Hong Kong blue chips snapped a three-session record streak to drop 1.2 percent on Monday, a day before the US central bank's rate decision meeting, as investors sold off recently outperforming property stocks following a government land auction.
"People are just taking a break," said John Schofield, director at Tempus Investments. Near term, Schofield said the market should head higher and even if the Federal Reserve cut its benchmark rate by just a quarter of a point, Hong Kong may not necessarily sink. "I think people just want to be sure of the direction of rates," he said. "The rally will continue."
The benchmark Hang Seng Index ended 298.77 points lower at 24,599.34 on light mainboard turnover of HK$81.1 billion (US $10.4 billion), compared to Friday's HK$101.5 billion. The China Enterprises index of H shares, or Hong Kong-listed shares in mainland companies, slipped 0.2 percent to 14,676.39. The Hang Seng properties sub-index tumbled 5 percent.

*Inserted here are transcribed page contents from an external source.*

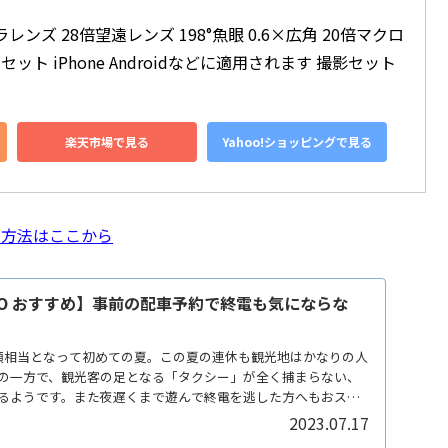
メラレンズ 28倍望遠レンズ 198°魚眼 0.6×広角 20倍マクロ
セット iPhone Androidなどに適用されます 撮影セット
楽天市場で見る
Yahoo!ショッピングで見る
く方法はここから
GO おすすめ】事前の配車予約で終電も気にならな
類相当となって初めての夏。この夏の連休も観光地はかなりの人
の一方で、観光客の足となる「タクシー」が全く捕まらない、
るようです。また夜遅くまで遊んで終電を逃した方へもおスス
2023.07.17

A plot of land in Hong Kong fetched HK$4.55 billion ($584.2 million), 48 percent more than the asking price, in a government land auction. "The land auction was slightly below what the press was reporting," said Andrew Sullivan, sales trading director at Daiwa Securities.
"So there's a feeling that property counters were paying more for less certainty of a 50-bps cut; people are cautious ahead of the FOMC meeting." Blue chip real estate developers Sun Hung Kai Properties slid 4.5 percent to HK$115.60 and Cheung Kong (Holdings) Ltd slid 6.2 percent to HK$119.90.
Mainland insurers outperformed, as their investment yields should be boosted by China's announcement of an interest rate rise on Friday. China Life ended the day 0.5 percent higher at HK$38.2 and Ping An Insurance (Group) Co of China Ltd climbed 2.2 percent to HK$87.65. Both shares tapped record highs. China Coal jumped 2.7 percent to HK$17.38 after reporting first-half net profit nearly doubled from a year ago.